Kashmir's 6 million residents faced their seventh straight day of confinement and curfew today, the result of an order by New Delhi after the government's secret hanging of Mohammad Afzal Guru, a local Muslim convicted for his role in a deadly attack on India’s parliament in 2001.
Mr. Guru’s execution, after a controversial trial and death sentence, and his burial inside the high-security Tihar jail in New Delhi on Feb. 9, have left the mostly Muslim residents in the Srinigar Valley region seething in anger. Nearly all local politicians, including chief minister Omar Abdullah, expressed dismay, with Mr. Abdullah saying "there was no case against him [Guru] in the [Jammu and Kashmir] state."
Guru’s execution came as the region was experiencing a period of tentative calm after three consecutive summers of mass protests against Indian rule that left 180 people dead. Now, as political activists are detained and the curfew continues, talk is rising again of a renewed atmosphere of confrontation from years back.
The general opinion in the valley is that Guru did not receive a fair trial and that Indian political and judicial institutions "colluded" in his verdict. The hanging was also criticized amid a renewed debate about capital punishment.
“If circumstantial evidence is enough to send a man to the gallows, what about [Narinder] Modi, who supervised a pogrom against Muslims in [the Indian state of] Gujarat?” asked a local resident, peering through a window in Srinagar, the region’s summer capital. He declined to give his name.
Fearing further protest, the government has detained more than 100 political activists, including all those identified as separatist leaders. Three persons died during protests over the hanging, including a teenage boy killed when Indian security forces fired at protesters near Guru’s village.
Two leading Kashmiri separatists, Syed Ali Shah Geelani and Mirwaiz Umar Farooq, in New Delhi at the time of Guru’s hanging, were detained and their phones confiscated by authorities.

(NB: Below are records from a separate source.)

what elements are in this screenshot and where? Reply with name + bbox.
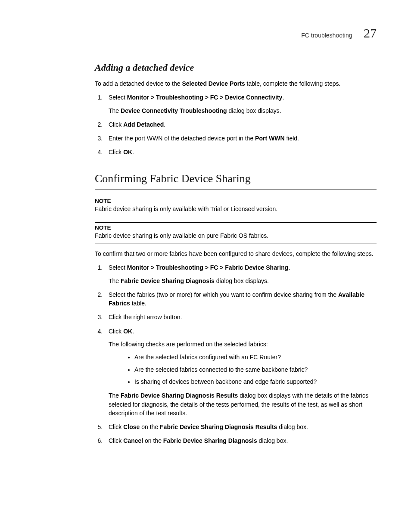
running-title: FC troubleshooting xyxy=(301,32,352,39)
text-bold: Fabric Device Sharing Diagnosis Results xyxy=(121,392,238,399)
text-bold: Add Detached xyxy=(123,121,164,128)
note-box-1: NOTE Fabric device sharing is only avail… xyxy=(95,196,377,217)
text-bold: OK xyxy=(123,328,132,335)
text-bold: Monitor > Troubleshooting > FC > Fabric … xyxy=(127,264,289,271)
step-item: Select Monitor > Troubleshooting > FC > … xyxy=(104,263,377,285)
bullet-item: Is sharing of devices between backbone a… xyxy=(134,377,377,386)
text: Click xyxy=(109,121,123,128)
text: dialog box displays. xyxy=(227,107,281,114)
text: dialog box. xyxy=(257,437,288,444)
step-item: Click Close on the Fabric Device Sharing… xyxy=(104,423,377,431)
note-box-2: NOTE Fabric device sharing is only avail… xyxy=(95,222,377,243)
step-result: The Fabric Device Sharing Diagnosis Resu… xyxy=(109,391,377,417)
text: . xyxy=(164,121,165,128)
text: dialog box displays. xyxy=(215,277,269,284)
text: To add a detached device to the xyxy=(95,80,182,87)
text-bold: Device Connectivity Troubleshooting xyxy=(121,107,227,114)
text: Select the fabrics (two or more) for whi… xyxy=(109,291,338,298)
text: dialog box. xyxy=(277,423,308,430)
note-text: Fabric device sharing is only available … xyxy=(95,205,377,214)
section-heading-confirming: Confirming Fabric Device Sharing xyxy=(95,172,377,185)
text: The xyxy=(109,392,121,399)
text-bold: Selected Device Ports xyxy=(182,80,245,87)
step-item: Click Cancel on the Fabric Device Sharin… xyxy=(104,436,377,445)
text: Click xyxy=(109,437,123,444)
step-item: Select Monitor > Troubleshooting > FC > … xyxy=(104,93,377,115)
step-sub: The Fabric Device Sharing Diagnosis dial… xyxy=(109,277,377,285)
section-heading-adding-detached: Adding a detached device xyxy=(95,62,377,73)
intro-paragraph-2: To confirm that two or more fabrics have… xyxy=(95,249,377,258)
step-item: Enter the port WWN of the detached devic… xyxy=(104,134,377,143)
bullet-list: Are the selected fabrics configured with… xyxy=(109,353,377,386)
text: table, complete the following steps. xyxy=(245,80,341,87)
document-page: FC troubleshooting 27 Adding a detached … xyxy=(0,0,411,485)
rule xyxy=(95,190,377,190)
steps-list-1: Select Monitor > Troubleshooting > FC > … xyxy=(95,93,377,156)
text: The xyxy=(109,277,121,284)
text-bold: Fabric Device Sharing Diagnosis Results xyxy=(160,423,277,430)
intro-paragraph: To add a detached device to the Selected… xyxy=(95,79,377,88)
bullet-item: Are the selected fabrics connected to th… xyxy=(134,365,377,374)
text-bold: OK xyxy=(123,149,132,156)
step-item: Click OK. xyxy=(104,148,377,156)
text: . xyxy=(132,149,134,156)
text: on the xyxy=(140,423,160,430)
text: field. xyxy=(285,135,299,142)
text-bold: Fabric Device Sharing Diagnosis xyxy=(163,437,257,444)
text-bold: Cancel xyxy=(123,437,143,444)
text: . xyxy=(132,328,134,335)
text-bold: Port WWN xyxy=(255,135,284,142)
step-item: Click Add Detached. xyxy=(104,120,377,129)
text: Select xyxy=(109,94,127,101)
step-item: Select the fabrics (two or more) for whi… xyxy=(104,290,377,308)
steps-list-2: Select Monitor > Troubleshooting > FC > … xyxy=(95,263,377,445)
note-label: NOTE xyxy=(95,224,377,231)
text-bold: Close xyxy=(123,423,140,430)
text: . xyxy=(282,94,284,101)
text: Click xyxy=(109,328,123,335)
text: Click the right arrow button. xyxy=(109,314,182,320)
note-label: NOTE xyxy=(95,198,377,204)
step-sub: The following checks are performed on th… xyxy=(109,340,377,348)
text-bold: Monitor > Troubleshooting > FC > Device … xyxy=(127,94,283,101)
step-sub: The Device Connectivity Troubleshooting … xyxy=(109,106,377,115)
text-bold: Fabric Device Sharing Diagnosis xyxy=(121,277,215,284)
note-text: Fabric device sharing is only available … xyxy=(95,232,377,240)
text: table. xyxy=(130,300,146,307)
bullet-item: Are the selected fabrics configured with… xyxy=(134,353,377,361)
step-item: Click OK. The following checks are perfo… xyxy=(104,327,377,417)
running-header: FC troubleshooting 27 xyxy=(95,26,377,40)
text: Select xyxy=(109,264,127,271)
text: on the xyxy=(143,437,163,444)
text: . xyxy=(288,264,290,271)
step-item: Click the right arrow button. xyxy=(104,313,377,321)
text: Enter the port WWN of the detached devic… xyxy=(109,135,255,142)
text: The xyxy=(109,107,121,114)
chapter-number: 27 xyxy=(364,26,377,40)
text: Click xyxy=(109,423,123,430)
text: Click xyxy=(109,149,123,156)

“The Indian state in Kashmir has dropped its mask. I am waiting for a call for a protest march and I am going to go out and join it,” said Siddiq Wahid, a historian and former vice-chancellor of the Islamic University of Science and Technology here. “I fear this can take the situation back to collective confrontation.”
Severe media restrictions
Amid severe restrictions on the media – newspapers could not publish for four days – mobile Internet services were withdrawn without notice and cable TV pulled off indefinitely, prompting many Kashmiri people to feel pushed to the wall without avenues to express themselves. A Kashmiri lawmaker in the region was also detained after he tried to lead a protest demonstration against the hanging.
“No Kashmiri leader is able to do anything. I am helpless and personally want to quit this dirty [pro-India] politics,” the lawmaker, Abdul Rasheed, said over the phone from a police barracks where he is being kept under detention. “I will go to my supporters and explain myself as soon as I am released.”
The anger and hurt is so deep that many who had started veering toward a politics of reconciliation have begun to change course.
Raja Muzaffar Bhat, a young anticorruption activist who had joined the pro-India Peoples Democratic Party, resigned from the group, saying on Facebook, "...I feel that there is no space for working democratically within the Indian state.”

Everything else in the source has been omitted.